Exercise description: Using the data below, return all lines in which "point" appears.

Records provided below:

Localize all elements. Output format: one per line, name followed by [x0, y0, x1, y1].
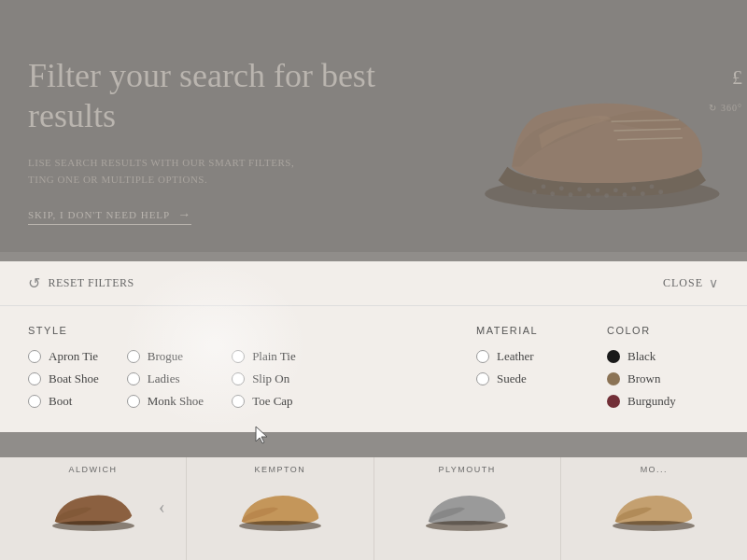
style-option-apron-tie[interactable]: Apron Tie [28, 349, 99, 364]
radio-suede[interactable] [476, 372, 489, 385]
chevron-down-icon: ∨ [709, 275, 719, 291]
product-name-aldwich: ALDWICH [69, 465, 118, 474]
style-option-plain-tie[interactable]: Plain Tie [232, 349, 296, 364]
color-section-title: COLOR [607, 325, 719, 336]
style-option-ladies[interactable]: Ladies [127, 371, 204, 386]
radio-toe-cap[interactable] [232, 395, 245, 408]
reset-filters-button[interactable]: ↺ RESET FILTERS [28, 274, 134, 292]
style-options-col3: Plain Tie Slip On Toe Cap [232, 349, 296, 409]
svg-point-20 [239, 521, 321, 531]
radio-brogue[interactable] [127, 350, 140, 363]
product-plymouth[interactable]: PLYMOUTH [374, 457, 561, 560]
product-kempton[interactable]: KEMPTON [187, 457, 374, 560]
style-option-slip-on[interactable]: Slip On [232, 371, 296, 386]
radio-leather[interactable] [476, 350, 489, 363]
product-name-kempton: KEMPTON [254, 465, 305, 474]
radio-boat-shoe[interactable] [28, 372, 41, 385]
material-options: Leather Suede [476, 349, 588, 386]
close-filter-button[interactable]: CLOSE ∨ [663, 275, 719, 291]
style-option-brogue[interactable]: Brogue [127, 349, 204, 364]
style-option-boat-shoe[interactable]: Boat Shoe [28, 371, 99, 386]
style-options-col1: Apron Tie Boat Shoe Boot [28, 349, 99, 409]
products-row: ‹ ALDWICH KEMPTON PLYMOUTH [0, 457, 747, 560]
product-name-mo: MO... [641, 465, 669, 474]
radio-boot[interactable] [28, 395, 41, 408]
style-option-monk-shoe[interactable]: Monk Shoe [127, 394, 204, 409]
style-options-col2: Brogue Ladies Monk Shoe [127, 349, 204, 409]
style-option-toe-cap[interactable]: Toe Cap [232, 394, 296, 409]
color-filter-section: COLOR Black Brown Burgundy [607, 325, 719, 409]
reset-icon: ↺ [28, 274, 41, 292]
material-option-leather[interactable]: Leather [476, 349, 588, 364]
product-img-aldwich [5, 479, 181, 539]
radio-monk-shoe[interactable] [127, 395, 140, 408]
material-filter-section: MATERIAL Leather Suede [476, 325, 588, 409]
color-options: Black Brown Burgundy [607, 349, 719, 409]
svg-point-22 [613, 521, 695, 531]
material-option-suede[interactable]: Suede [476, 371, 588, 386]
style-filter-section: STYLE Apron Tie Boat Shoe Boot [28, 325, 458, 409]
radio-apron-tie[interactable] [28, 350, 41, 363]
radio-slip-on[interactable] [232, 372, 245, 385]
product-img-plymouth [379, 479, 556, 539]
svg-point-19 [52, 521, 134, 531]
product-img-mo [566, 479, 742, 539]
color-option-burgundy[interactable]: Burgundy [607, 394, 719, 409]
filter-header: ↺ RESET FILTERS CLOSE ∨ [0, 261, 747, 306]
filter-panel: ↺ RESET FILTERS CLOSE ∨ STYLE Apron Tie … [0, 261, 747, 432]
color-option-black[interactable]: Black [607, 349, 719, 364]
swatch-brown[interactable] [607, 372, 620, 385]
radio-ladies[interactable] [127, 372, 140, 385]
radio-plain-tie[interactable] [232, 350, 245, 363]
swatch-black[interactable] [607, 350, 620, 363]
product-name-plymouth: PLYMOUTH [438, 465, 495, 474]
swatch-burgundy[interactable] [607, 395, 620, 408]
style-section-title: STYLE [28, 325, 458, 336]
material-section-title: MATERIAL [476, 325, 588, 336]
product-mo[interactable]: MO... [561, 457, 747, 560]
style-option-boot[interactable]: Boot [28, 394, 99, 409]
svg-point-21 [426, 521, 508, 531]
prev-products-button[interactable]: ‹ [159, 497, 165, 518]
filter-body: STYLE Apron Tie Boat Shoe Boot [0, 306, 747, 432]
product-img-kempton [191, 479, 368, 539]
color-option-brown[interactable]: Brown [607, 371, 719, 386]
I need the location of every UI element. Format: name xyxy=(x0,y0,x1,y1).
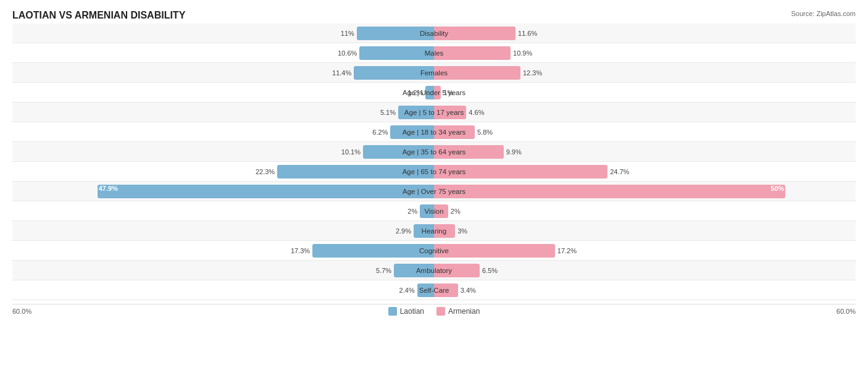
right-half: 1% xyxy=(434,85,856,101)
left-value: 2.4% xyxy=(399,287,415,294)
pink-bar xyxy=(434,284,458,297)
pink-bar xyxy=(434,106,466,119)
pink-bar xyxy=(434,86,441,99)
blue-bar xyxy=(363,145,434,159)
left-value: 10.1% xyxy=(341,148,361,156)
right-value: 5.8% xyxy=(477,128,493,136)
blue-bar xyxy=(398,106,434,119)
left-value: 22.3% xyxy=(256,168,275,175)
pink-bar xyxy=(434,46,511,60)
bar-row: 10.1%9.9%Age | 35 to 64 years xyxy=(12,142,856,162)
bar-row: 47.9%50%Age | Over 75 years xyxy=(12,182,856,201)
right-value: 10.9% xyxy=(513,49,532,57)
right-half: 17.2% xyxy=(434,243,856,259)
legend-box-laotian xyxy=(388,307,397,316)
legend-label-armenian: Armenian xyxy=(448,307,480,316)
bar-row: 10.6%10.9%Males xyxy=(12,43,856,63)
bar-row: 1.2%1%Age | Under 5 years xyxy=(12,83,856,103)
blue-bar xyxy=(354,66,434,80)
right-value: 4.6% xyxy=(469,109,484,116)
left-half: 47.9% xyxy=(12,183,434,200)
pink-bar xyxy=(434,145,504,159)
pink-bar: 50% xyxy=(434,185,785,198)
chart-area: 11%11.6%Disability10.6%10.9%Males11.4%12… xyxy=(12,23,856,300)
right-half: 11.6% xyxy=(434,25,856,41)
left-value: 47.9% xyxy=(99,185,118,192)
left-value: 5.7% xyxy=(376,267,391,274)
blue-bar: 47.9% xyxy=(98,185,434,198)
right-value: 9.9% xyxy=(506,148,522,156)
left-half: 5.7% xyxy=(12,262,434,279)
right-half: 2% xyxy=(434,203,856,219)
legend-box-armenian xyxy=(436,307,445,316)
blue-bar xyxy=(312,244,434,258)
bar-row: 22.3%24.7%Age | 65 to 74 years xyxy=(12,162,856,182)
right-value: 11.6% xyxy=(518,30,537,37)
pink-bar xyxy=(434,165,607,178)
right-half: 3.4% xyxy=(434,282,856,298)
blue-bar xyxy=(359,46,434,60)
right-value: 6.5% xyxy=(482,267,498,274)
blue-bar xyxy=(417,284,434,297)
left-half: 10.6% xyxy=(12,45,434,61)
right-value: 3.4% xyxy=(461,287,476,294)
left-value: 11% xyxy=(341,30,354,37)
chart-footer: 60.0% Laotian Armenian 60.0% xyxy=(12,304,856,318)
left-value: 1.2% xyxy=(407,89,423,96)
bar-row: 17.3%17.2%Cognitive xyxy=(12,241,856,261)
blue-bar xyxy=(420,204,434,218)
bar-row: 2.9%3%Hearing xyxy=(12,221,856,241)
right-value: 12.3% xyxy=(523,69,542,77)
bar-row: 5.1%4.6%Age | 5 to 17 years xyxy=(12,103,856,122)
bar-row: 2.4%3.4%Self-Care xyxy=(12,280,856,300)
right-half: 6.5% xyxy=(434,262,856,279)
bar-row: 11.4%12.3%Females xyxy=(12,63,856,83)
bar-row: 11%11.6%Disability xyxy=(12,23,856,43)
legend: Laotian Armenian xyxy=(388,307,480,316)
chart-container: LAOTIAN VS ARMENIAN DISABILITY Source: Z… xyxy=(12,10,856,318)
footer-scale-right: 60.0% xyxy=(837,308,856,315)
right-value: 24.7% xyxy=(610,168,629,175)
blue-bar xyxy=(425,86,434,99)
blue-bar xyxy=(414,224,434,238)
blue-bar xyxy=(357,27,434,40)
legend-laotian: Laotian xyxy=(388,307,424,316)
bar-row: 2%2%Vision xyxy=(12,201,856,221)
bar-row: 6.2%5.8%Age | 18 to 34 years xyxy=(12,122,856,142)
bar-row: 5.7%6.5%Ambulatory xyxy=(12,261,856,280)
pink-bar xyxy=(434,204,448,218)
chart-title: LAOTIAN VS ARMENIAN DISABILITY xyxy=(12,10,185,21)
left-half: 17.3% xyxy=(12,243,434,259)
left-half: 11% xyxy=(12,25,434,41)
left-value: 11.4% xyxy=(332,69,351,77)
left-value: 2% xyxy=(407,208,417,215)
right-half: 9.9% xyxy=(434,144,856,160)
blue-bar xyxy=(390,125,434,139)
pink-bar xyxy=(434,244,555,258)
left-half: 1.2% xyxy=(12,85,434,101)
left-value: 10.6% xyxy=(338,49,357,57)
pink-bar xyxy=(434,66,520,80)
left-half: 2% xyxy=(12,203,434,219)
right-half: 3% xyxy=(434,223,856,239)
left-value: 6.2% xyxy=(372,128,388,136)
pink-bar xyxy=(434,264,480,277)
right-value: 3% xyxy=(457,227,467,235)
blue-bar xyxy=(394,264,434,277)
left-half: 10.1% xyxy=(12,144,434,160)
left-half: 2.4% xyxy=(12,282,434,298)
footer-scale-left: 60.0% xyxy=(12,308,31,315)
right-value: 2% xyxy=(451,208,461,215)
right-value: 50% xyxy=(770,185,784,192)
right-value: 1% xyxy=(443,89,453,96)
left-half: 5.1% xyxy=(12,104,434,120)
left-value: 17.3% xyxy=(291,247,310,254)
right-value: 17.2% xyxy=(557,247,577,254)
legend-label-laotian: Laotian xyxy=(400,307,424,316)
legend-armenian: Armenian xyxy=(436,307,480,316)
pink-bar xyxy=(434,27,515,40)
right-half: 50% xyxy=(434,183,856,200)
right-half: 10.9% xyxy=(434,45,856,61)
right-half: 4.6% xyxy=(434,104,856,120)
left-half: 2.9% xyxy=(12,223,434,239)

End of Records provided.

Solution below:
svg-point-20 [239, 521, 321, 531]
svg-point-22 [613, 521, 695, 531]
svg-point-19 [52, 521, 134, 531]
svg-point-21 [426, 521, 508, 531]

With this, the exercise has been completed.